AUJALI:  Thank you very much.  Thank you.  I appreciate it. 

TODD:  All right, and now from Libyan to Yemen, where anti-government protests continue, despite President Ali Abdullah Saleh‘s announcing that he will step down if the government is left to what he calls trustful hands. 

So, what‘s next for that country and the threat that Al Qaeda in the Arabian Peninsula poses there? 

Evan Kohlmann is an NBC terrorist analyst.

Evan, I have got to ask you, if Saleh goes—

EVAN KOHLMANN, NBC NEWS TERRORISM ANALYST:  Yes. 

TODD: -- who replaces him?  And what does that mean for the U.S.  counterterrorism operations that take place in Yemen, frankly, every day? 

KOHLMANN:  Well, there is the very optimistic way of looking at this, which is that, well, eventually this might lead to pro-democracy movements and maybe a democratic government.  But I just think that is a naive way to look at things.

Right now, the major opposition is being led by a guy by named Ali al-Ahmar, who is known to be sympathetic to Islamist movements.  In fact, he‘s known to be associated with the people that formed the Aden-Abyan Islamic Army, which was the precursor to al Qaeda in Yemen. 

And he‘s someone that I don‘t think we can necessarily count on in order to really be aggressive against AQAP.  The reality is, is, right now in Yemen, large parts of Yemen are out of the control of Yemeni security forces, including key areas the AQAP is inhabiting.

As far as we understand it, there may be actually areas where petroleum production has been entirely shut down.  So, I—right now, the picture is very negative, is very pessimistic.  And we have got to—you have got to wonder what‘s going to happen next there.  Who is going to follow Ali Abdullah Saleh? 

TODD:  But tell me—tell me this.  So, if the American government, who obviously has a relationship with Saleh—

KOHLMANN:  Yes. 

TODD: -- that is enough so that they feel as if they‘re—they‘re able to deal with the—the roughest parts of AQAP—

KOHLMANN:  Yes. 

TODD: -- if the U.S. government doesn‘t look like it‘s fully behind a reform movement—

KOHLMANN:  Right. 

TODD: -- doesn‘t that potentially radicalize AQAP even more and give them—give them new recruits among people that want Saleh to go? 

KOHLMANN:  Yes, I think that‘s an obvious point, the idea that, look, if the Yemeni people don‘t have a democratic outlet for their anti-government sentiments, that they might turn to al Qaeda. 

The problem, though, is Yemen is not Kansas, Yemen is not Texas, and it‘s not Egypt either.  Yemen is a very complicated country that is torn apart by a number of different, as you call it, fissures, everything from tribal fissures, religious fissures.  There is Shiite-Sunni rifts.  There‘s rifts between the tribes.

TODD:  Right. 

KOHLMANN:  There‘s rifts between the North and South Yemen.
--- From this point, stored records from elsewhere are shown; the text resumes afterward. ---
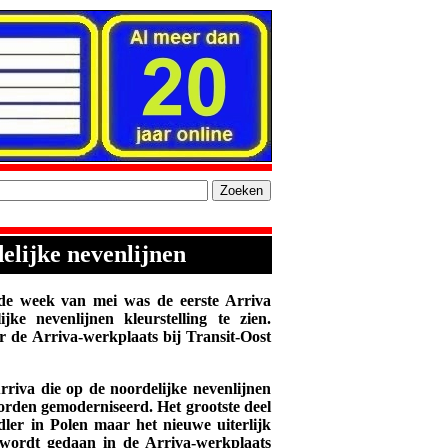
elijke nevenlijnen
 week van mei was de eerste Arriva
e nevenlijnen kleurstelling te zien.
r de Arriva-werkplaats bij Transit-Oost
riva die op de noordelijke nevenlijnen
worden gemoderniseerd. Het grootste deel
dler in Polen maar het nieuwe uiterlijk
 wordt gedaan in de Arriva-werkplaats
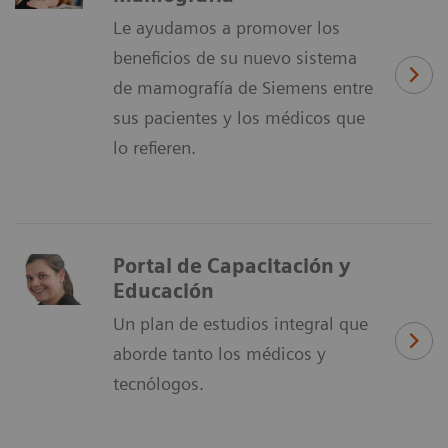
Le ayudamos a promover los
beneficios de su nuevo sistema
de mamografía de Siemens entre
sus pacientes y los médicos que
lo refieren.
Portal de Capacitación y
Educación
Un plan de estudios integral que
aborde tanto los médicos y
tecnólogos.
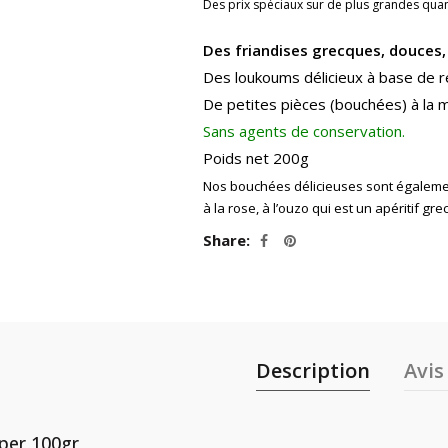
Des prix spéciaux sur de plus grandes quan
Des friandises grecques, douces, 
Des loukoums délicieux à base de rec
De petites pièces (bouchées) à la 
Sans agents de conservation.
Poids net 200g
Nos bouchées délicieuses sont égalemen
à la rose, à l’ouzo qui est un apéritif gre
Share
Description
Avis 
 per 100gr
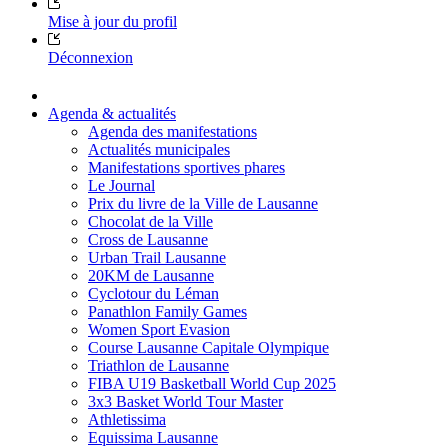
Mise à jour du profil
Déconnexion
Agenda & actualités
Agenda des manifestations
Actualités municipales
Manifestations sportives phares
Le Journal
Prix du livre de la Ville de Lausanne
Chocolat de la Ville
Cross de Lausanne
Urban Trail Lausanne
20KM de Lausanne
Cyclotour du Léman
Panathlon Family Games
Women Sport Evasion
Course Lausanne Capitale Olympique
Triathlon de Lausanne
FIBA U19 Basketball World Cup 2025
3x3 Basket World Tour Master
Athletissima
Equissima Lausanne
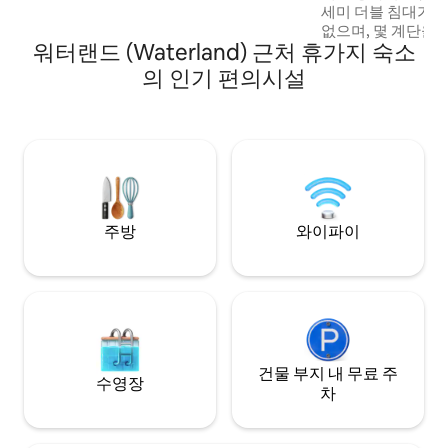
세미 더블 침대가 있습니다.
없으며, 몇 계단을
워터랜드 (Waterland) 근처 휴가지 숙소
니다. 저희 숙소는 주택 단기 임대 관련 법률
POL1187/2017
의 인기 편의시설
완료하시면 IAPR
TIN과 신분증 사진을
리스 시민권자가 아
제출하셔야 합니다
주방
와이파이
건물 부지 내 무료 주
수영장
차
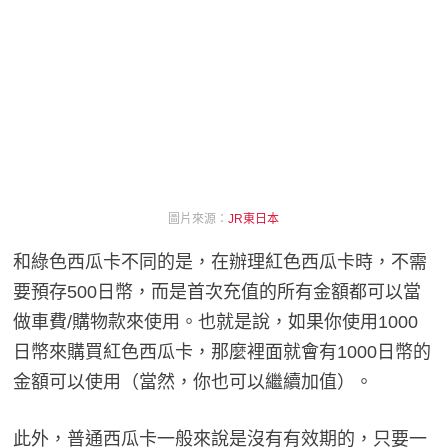
圖片來源：
JR東日本
和綠色西瓜卡不同的是，在辦理紅色西瓜卡時，不需
要預存500日幣，而是首次充值的所有金額都可以當
做車費/購物款來使用。也就是說，如果你使用1000
日幣來購買紅色西瓜卡，那麼裡面就會有1000日幣的
金額可以使用（當然，你也可以繼續加值）。
此外，普通西瓜卡一般來說是沒有有效期的，只要一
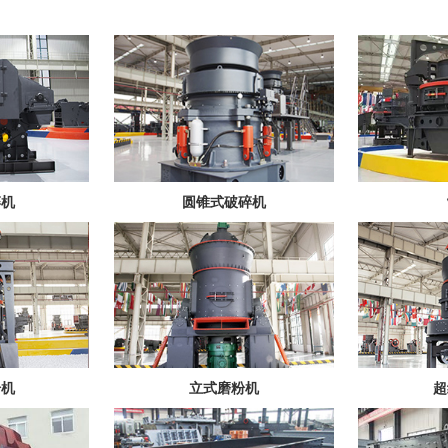
碎机
圆锥式破碎机
粉机
立式磨粉机
超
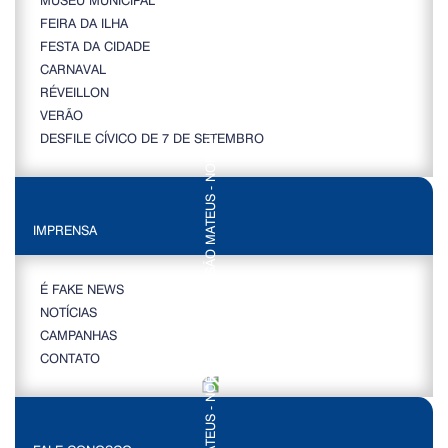
FEIRA DA ILHA
FESTA DA CIDADE
CARNAVAL
RÉVEILLON
VERÃO
DESFILE CÍVICO DE 7 DE SETEMBRO
IMPRENSA
É FAKE NEWS
NOTÍCIAS
CAMPANHAS
CONTATO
It isn‘t as simple as democracy and autocracy.

TODD:  Right. 

KOHLMANN:  And I—I don‘t think that simply removing Ali Abdullah Saleh, you‘re going to simply immediately transition into a democratic government.  I think—as attractive as that sounds, I just think—

TODD:  Right. 

KOHLMANN: -- that‘s terribly naive. 

TODD:  All right, there is—there‘s reality and there‘s what the U.S. wishes it could have there.  So the reality is, it‘s going to be dealing with some disparate group of leaders in the coming months in Yemen.

KOHLMANN:  I think the—

(CROSSTALK)

TODD:  I mean, that seems pretty obvious.

KOHLMANN:  Yes. 

TODD:  How do you do that?  How does it complicate this counterinsurgency?

KOHLMANN:  Well, look, I mean—

TODD:  This counterterrorism?

KOHLMANN:  Look, the U.S. is launching drone strikes in Yemen right now.  We‘re trying to pursue American operatives who are over there and other Western operators.  We know the AQAP right now is planning operations targeting the continental United States. 

If we have a regime that is less friendly, that is less cooperative,, well, look, I mean, this is exactly what happened back in 2000 after the Cole bombing.  And that‘s exactly why there‘s an al Qaeda network there today. 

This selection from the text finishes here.